Because short term investments often present lower returns than longer-term investments, some potential investors do not bother to invest at all but according to analysts, it is better off investing it in an interest-earning instrument than simply saving the funds.
In seeking a place to invest or save cash for the short term, FBNQuest, the asset management arm of FBN Holdings said investors’ priority should be to get their money back at a particular time.
Research analysts at the investment advisory firm said it is crucial because such investors often need to have the money in a specific time to meet obligations such as a down payment on a house, wedding expenses, children’s tuition, or to meet their budget for a scheduled vacation.
“While you want to keep your money safe, you also want a decent return on your savings. It is unlikely that you will earn as much in a short-term investment as you would in a long-term financial instrument,” FBNQuest said.
According to the Lagos-based investment firm, long term investments usually offer greater returns, but their prices are more volatile than short-term investments. Citing an example using the stocks of a company, it said while a company’s share price may rise multiple folds over several years, it could decline during the next few months.
“You may also face the challenge of finding a buyer for the long-term asset that you have purchased. Short-term investments, however, are often highly liquid, allowing you to cash out quickly should the need arise,” it explained.
It further advised that investors should avoid taking excessive risk in the search for higher returns as high yielding instruments unusually present unacceptable and greater risk. “In some cases, such instruments are disguised as Ponzi schemes or similar arrangements.”
On how to determine a legit short-term instrument, FBNQuest said suitable short-term investments are typically characterized by stability in value, liquidity and low transaction costs.

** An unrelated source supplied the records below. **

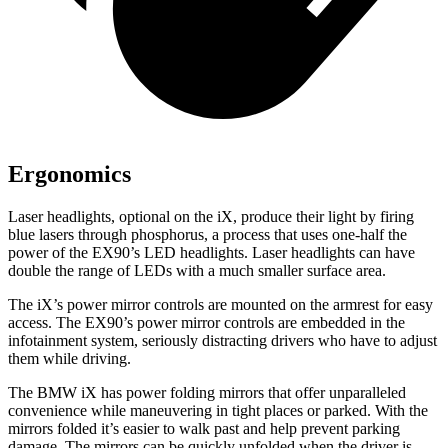
Ergonomics
Laser headlights, optional
on the iX, produce their light by firing
blue lasers through phosphorus, a process that uses one-half the
power of the EX90’s LED headlights. Laser headlights can have
double the range of LEDs with a much smaller surface area.
The iX’s power mirror controls are mounted on the armrest for easy
access. The EX90’s power mirror controls are embedded in the
infotainment system, seriously distracting drivers who have to adjust
them while driving.
The BMW iX has power folding mirrors that offer unparalleled
convenience while maneuvering in tight places or parked. With the
mirrors folded it’s easier to walk past and help prevent parking
damage. The mirrors can be quickly unfolded when the driver is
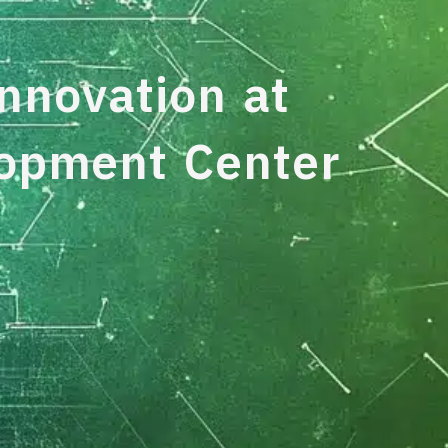
nnovation at
lopment Center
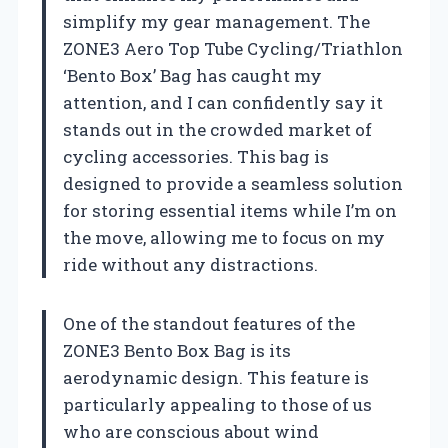
simplify my gear management. The
ZONE3 Aero Top Tube Cycling/Triathlon
‘Bento Box’ Bag has caught my
attention, and I can confidently say it
stands out in the crowded market of
cycling accessories. This bag is
designed to provide a seamless solution
for storing essential items while I’m on
the move, allowing me to focus on my
ride without any distractions.
One of the standout features of the
ZONE3 Bento Box Bag is its
aerodynamic design. This feature is
particularly appealing to those of us
who are conscious about wind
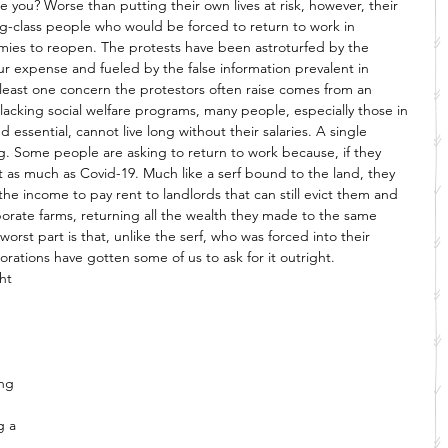
are you? Worse than putting their own lives at risk, however, their 
-class people who would be forced to return to work in 
ies to reopen. The protests have been astroturfed by the 
r expense and fueled by the false information prevalent in 
least one concern the protestors often raise comes from an 
h lacking social welfare programs, many people, especially those in 
essential, cannot live long without their salaries. A single 
ng. Some people are asking to return to work because, if they 
ust as much as Covid-19. Much like a serf bound to the land, they 
the income to pay rent to landlords that can still evict them and 
orate farms, returning all the wealth they made to the same 
orst part is that, unlike the serf, who was forced into their 
rations have gotten some of us to ask for it outright. 
ht 
 
ng 
g a 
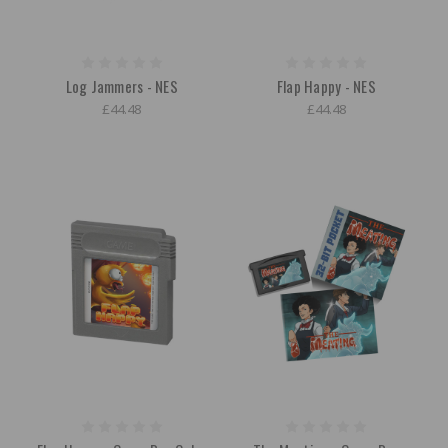
Log Jammers - NES
Flap Happy - NES
£44.48
£44.48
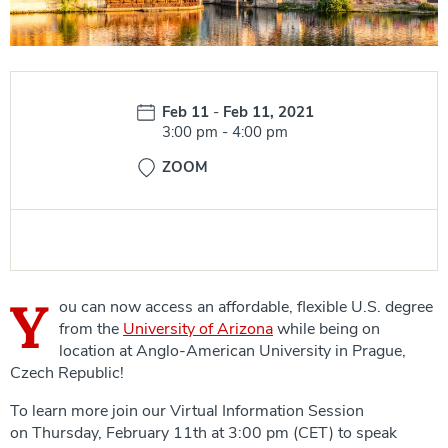
Date:
Feb 11
-
Feb 11, 2021
Time:
3:00 pm
-
4:00 pm
ZOOM
Y
ou can now access an affordable, flexible U.S. degree
from the
University of Arizona
while being on
location at Anglo-American University in Prague,
Czech Republic!
To learn more join our Virtual Information Session
on Thursday, February 11th at 3:00 pm (CET) to speak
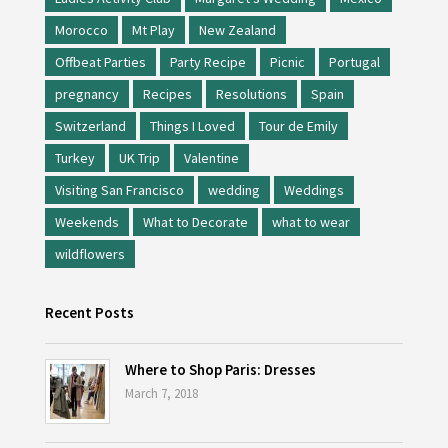
Morocco
Mt Play
New Zealand
Offbeat Parties
Party Recipe
Picnic
Portugal
pregnancy
Recipes
Resolutions
Spain
Switzerland
Things I Loved
Tour de Emily
Turkey
UK Trip
Valentine
Visiting San Francisco
wedding
Weddings
Weekends
What to Decorate
what to wear
wildflowers
Recent Posts
Where to Shop Paris: Dresses
March 7, 2018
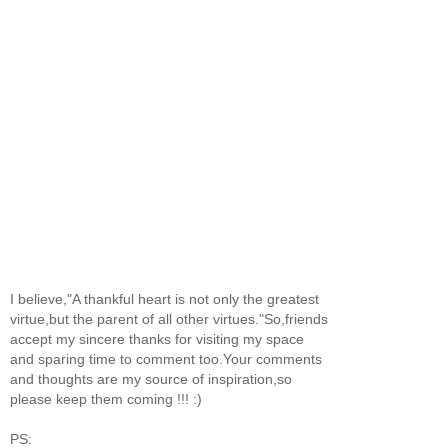
I believe,"A thankful heart is not only the greatest
virtue,but the parent of all other virtues."So,friends
accept my sincere thanks for visiting my space
and sparing time to comment too.Your comments
and thoughts are my source of inspiration,so
please keep them coming !!! :)
PS:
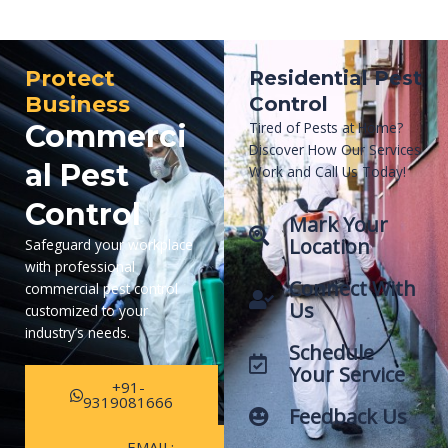
Protect
Residential Pest
Business
Control
Commerci
Tired of Pests at Home?
Discover How Our Services
al Pest
Work and Call Us Today!
Control
Mark Your
Location
Safeguard your workplace
with professional
Connect With
commercial pest control
Us
customized to your
industry’s needs.
Schedule
Your Service
+91-
9319081666
Feedback Us
EMAIL:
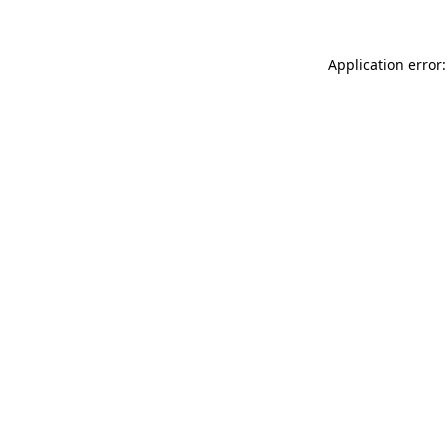
Application error:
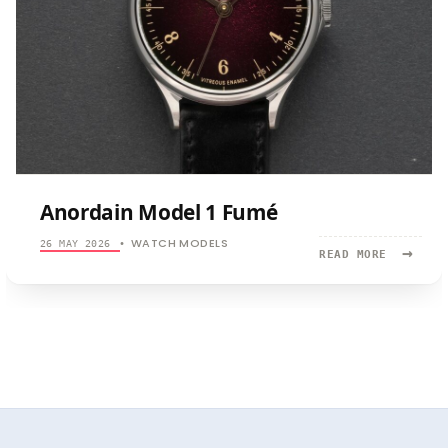
Anordain Model 1 Fumé
WATCH MODELS
26 MAY 2026
•
→
READ
READ MORE
MORE:
ANORDAIN
MODEL
1
FUMÉ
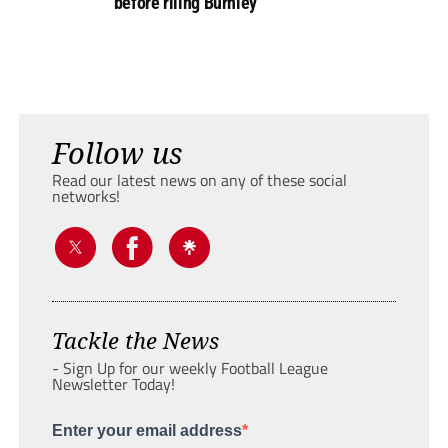
before riling Burnley
Follow us
Read our latest news on any of these social
networks!
Tackle the News
- Sign Up for our weekly Football League
Newsletter Today!
Enter your email address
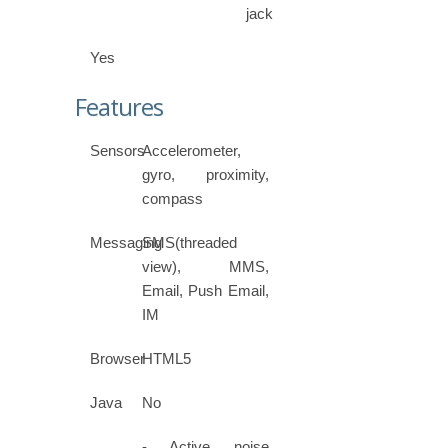
jack
Yes
Features
Sensors
Accelerometer,
gyro, proximity,
compass
Messaging
SMS(threaded
view), MMS,
Email, Push Email,
IM
Browser
HTML5
Java
No
- Active noise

These features, according to analysts at the firm, means that investors’ money will be safe and accessible when they need to use it, which is a significant reason to have short-term investment.
Investors seeking to invest their money for three years or less can consider the following principles by FBNQuest.
Set a reasonable expectation
According to the investment advisory subsidiary of FBN Holdings, it is important for investors to have an expectation that is reasonable.
This is because “short-term investments typically have lower potential returns than long-term investments.”
Safety over higher return
While investors’ appetite for instruments with high yielding returns are usually more than those with lower earning potentials, analysts at FBNQuest advised that investors planning to tap the short-term investment space should choose the safety of their capital over a higher return to avoid falling victim to Ponzi schemes.
“Focus more on the safety of your investment than the return,” they stressed.
Avoid additional risk
While an additional risk could translate to extra return, short-term investors should not be tempted to increase their risk holdings, according to FBNQuest.
“A little extra return may not be worth the additional risk,” it said.
Meanwhile, FBNQuest Asset Management has an instrument that can give short-term investors a reasonable return. The name of the instrument is FBNQuest Money Market Fund, an instrument that collects a pool of money from many investors to invest in securities like treasury bills, commercial papers, banker’s acceptances and certificates of deposits.
According to the company, the instrument is well suited for and adaptable to any investor type. “The Fund offers attractive returns, safety and liquidity to short term investors. You are better off using the power of a collective investment scheme like this to access higher returns for your investment than what you could earn if you made the same investment by yourself.”